This is a very old accusation. Mystics in the Islamic tradition were accused of pantheism, which Richard Dawkins famously declared to be nothing more than “sexed-up atheism.” Hume depicts the mystical theist Philo as being accused of atheism in his Dialogues Concerning Natural Religion.
It is interesting that, when thinkers increase the degree to which God is thought of as truly ultimate, transcendent, and infinite, and less anthropomorphically, this is viewed not as a more majestic view of God, but as “atheism.”
I think what this shows is that many theists in fact view God as a being who may be more powerful than others, but differs from them in degree rather than kind. And so one could counter this accusation of atheism in kind with an accusation that such theists are both atheists and polytheists. They are atheists inasmuch as they deny that God is the truly ultimate. And they are polytheists inasmuch as they demote God to one being among others.
Ironically, while some traditional theists would like to label liberal theists, panentheists, mystics and others with these sorts of views as “atheists,” very often atheists are happy to do the same and claim those individuals as their own, as for instance Peter Mosley recently tried to do with President Obama. And of course, atheists and conservative religious people are often happy to join forces in labeling those who are not conservative as “less faithful” to a religion, as Henry Neufeld recently highlighted.

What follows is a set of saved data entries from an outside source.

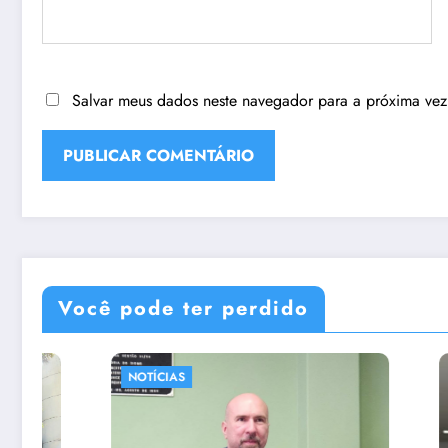
Salvar meus dados neste navegador para a próxima vez
Você pode ter perdido
NOTÍCIAS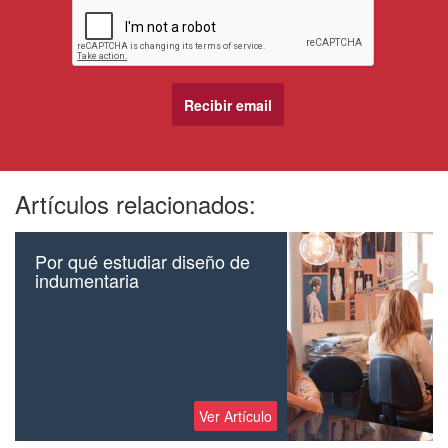
Artículos relacionados:
Por qué estudiar diseño de
indumentaria
Ver Artículo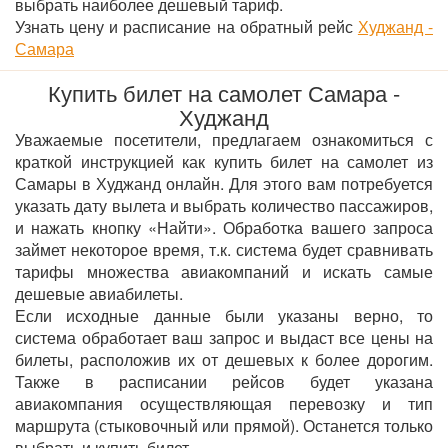
выбрать наиболее дешевый тариф.
Узнать цену и расписание на обратный рейс
Худжанд -
Самара
Купить билет на самолет Самара -
Худжанд
Уважаемые посетители, предлагаем ознакомиться с
краткой инструкцией как купить билет на самолет из
Самары в Худжанд онлайн. Для этого вам потребуется
указать дату вылета и выбрать количество пассажиров,
и нажать кнопку «Найти». Обработка вашего запроса
займет некоторое время, т.к. система будет сравнивать
тарифы множества авиакомпаний и искать самые
дешевые авиабилеты.
Если исходные данные были указаны верно, то
система обработает ваш запрос и выдаст все цены на
билеты, расположив их от дешевых к более дорогим.
Также в расписании рейсов будет указана
авиакомпания осуществляющая перевозку и тип
маршрута (стыковочный или прямой). Останется только
выбрать и купить билет.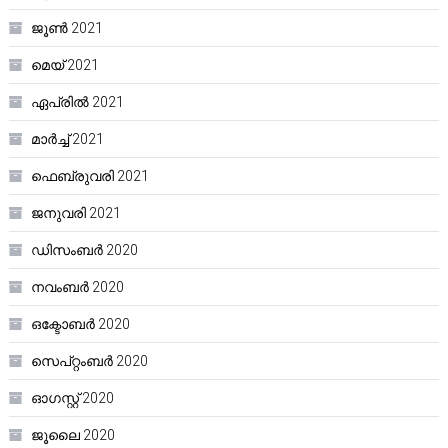
ജൂൺ 2021
മെയ്‌ 2021
ഏപ്രിൽ 2021
മാർച്ച്‌ 2021
ഫെബ്രുവരി 2021
ജനുവരി 2021
ഡിസംബർ 2020
നവംബർ 2020
ഒക്ടോബർ 2020
സെപ്റ്റംബർ 2020
ഓഗസ്റ്റ്‌ 2020
ജൂലൈ 2020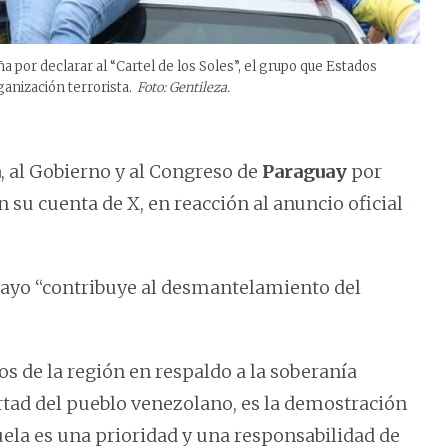
por declarar al “Cartel de los Soles”, el grupo que Estados
anización terrorista.
Foto: Gentileza.
a
, al Gobierno y al Congreso de
Paraguay
por
n su cuenta de X, en reacción al anuncio oficial
guayo “contribuye al desmantelamiento del
s de la región en respaldo a la soberanía
ertad del pueblo venezolano, es la demostración
uela es una prioridad y una responsabilidad de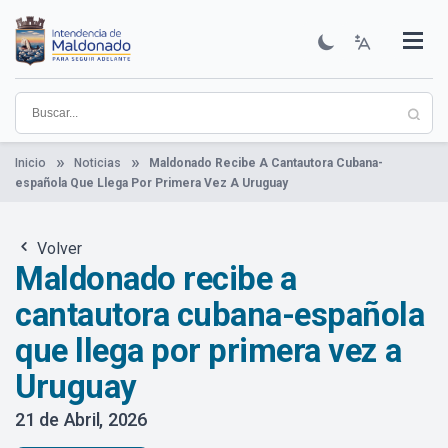
Pasar
al
contenido
Institucional
Municipios
Descubre Maldonado
Comunicación
Servicios
Guía De Trámites
Ver Noticias
principal
Inicio
Noticias
Maldonado Recibe A Cantautora Cubana-
española Que Llega Por Primera Vez A Uruguay
Volver
Maldonado recibe a
cantautora cubana-española
que llega por primera vez a
Uruguay
21 de Abril, 2026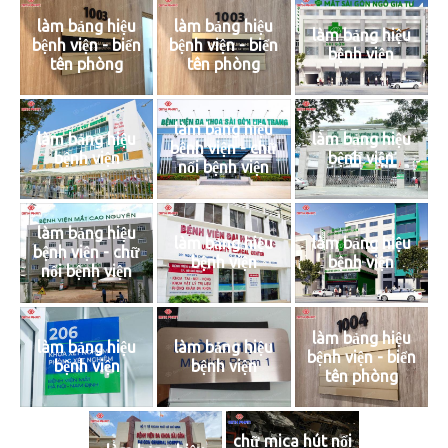
làm bảng hiệu
làm bảng hiệu
làm bảng hiệu
bệnh viện - biển
bệnh viện - biển
bệnh viện
tên phòng
tên phòng
làm bảng hiệu
làm bảng hiệu
làm bảng hiệu
bệnh viện - chữ
bệnh viện
bệnh viện
nổi bệnh viện
làm bảng hiệu
làm bảng hiệu
làm bảng hiệu
bệnh viện - chữ
bệnh viện
bệnh viện
nổi bệnh viện
làm bảng hiệu
làm bảng hiệu
làm bảng hiệu
bệnh viện - biển
bệnh viện
bệnh viện
tên phòng
chữ mica hút nổi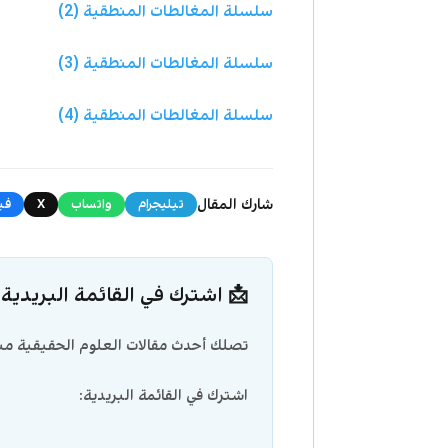
سلسلة المغالطات المنطقية (2)
سلسلة المغالطات المنطقية (3)
سلسلة المغالطات المنطقية (4)
شارك المقال
تيليجرام
واتساب
X
في
📩 اشترك في القائمة البريدية
تصلك أحدث مقالات العلوم الحقيقية مبا
اشترك في القائمة البريدية: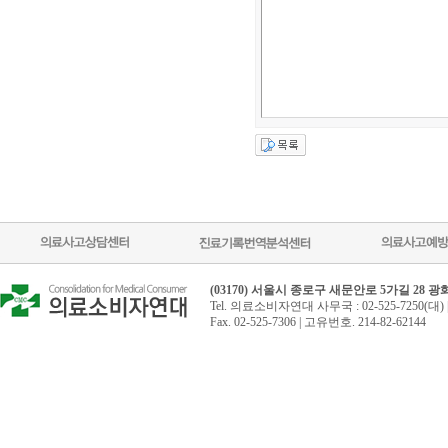
(03170) 서울시 종로구 새문안로 5가길 28 
Tel. 의료소비자연대 사무국 : 02-525-7250(대) 
Fax. 02-525-7306 | 고유번호. 214-82-62144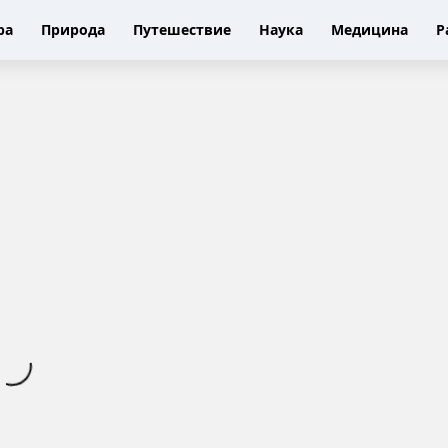
ра
Природа
Путешествие
Наука
Медицина
Р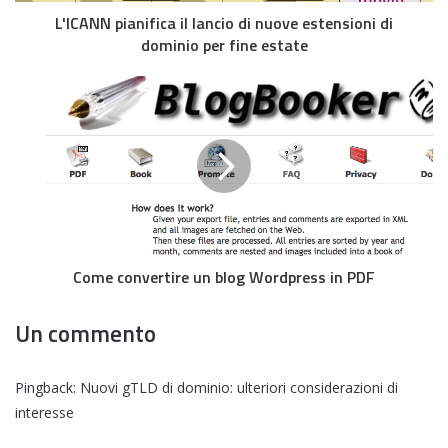
L'ICANN pianifica il lancio di nuove estensioni di
dominio per fine estate
Come convertire un blog Wordpress in PDF
Un commento
Pingback:
Nuovi gTLD di dominio: ulteriori considerazioni di
interesse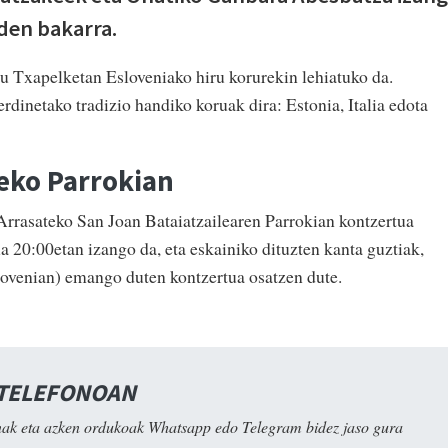
 den bakarra.
u Txapelketan Esloveniako hiru korurekin lehiatuko da.
dinetako tradizio handiko koruak dira: Estonia, Italia edota
eko Parrokian
Arrasateko San Joan Bataiatzailearen Parrokian kontzertua
a 20:00etan izango da, eta eskainiko dituzten kanta guztiak,
lovenian) emango duten kontzertua osatzen dute.
 TELEFONOAN
ak eta azken ordukoak Whatsapp edo Telegram bidez jaso gura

What do you think? Is emphasizing that the ultimate is beyond human comprehension, and beyond human categories like personhood, an expression of atheism? Or is Tuggy wrong to suggest that there is a non-naturalistic atheism which can be called ultimism, which renders the view of many classic Hindu texts, and of many progressive and liberal Christians and Jews, “atheism”? Is saying that God is not a thing saying that God is nothing, or elevating God above the level of things?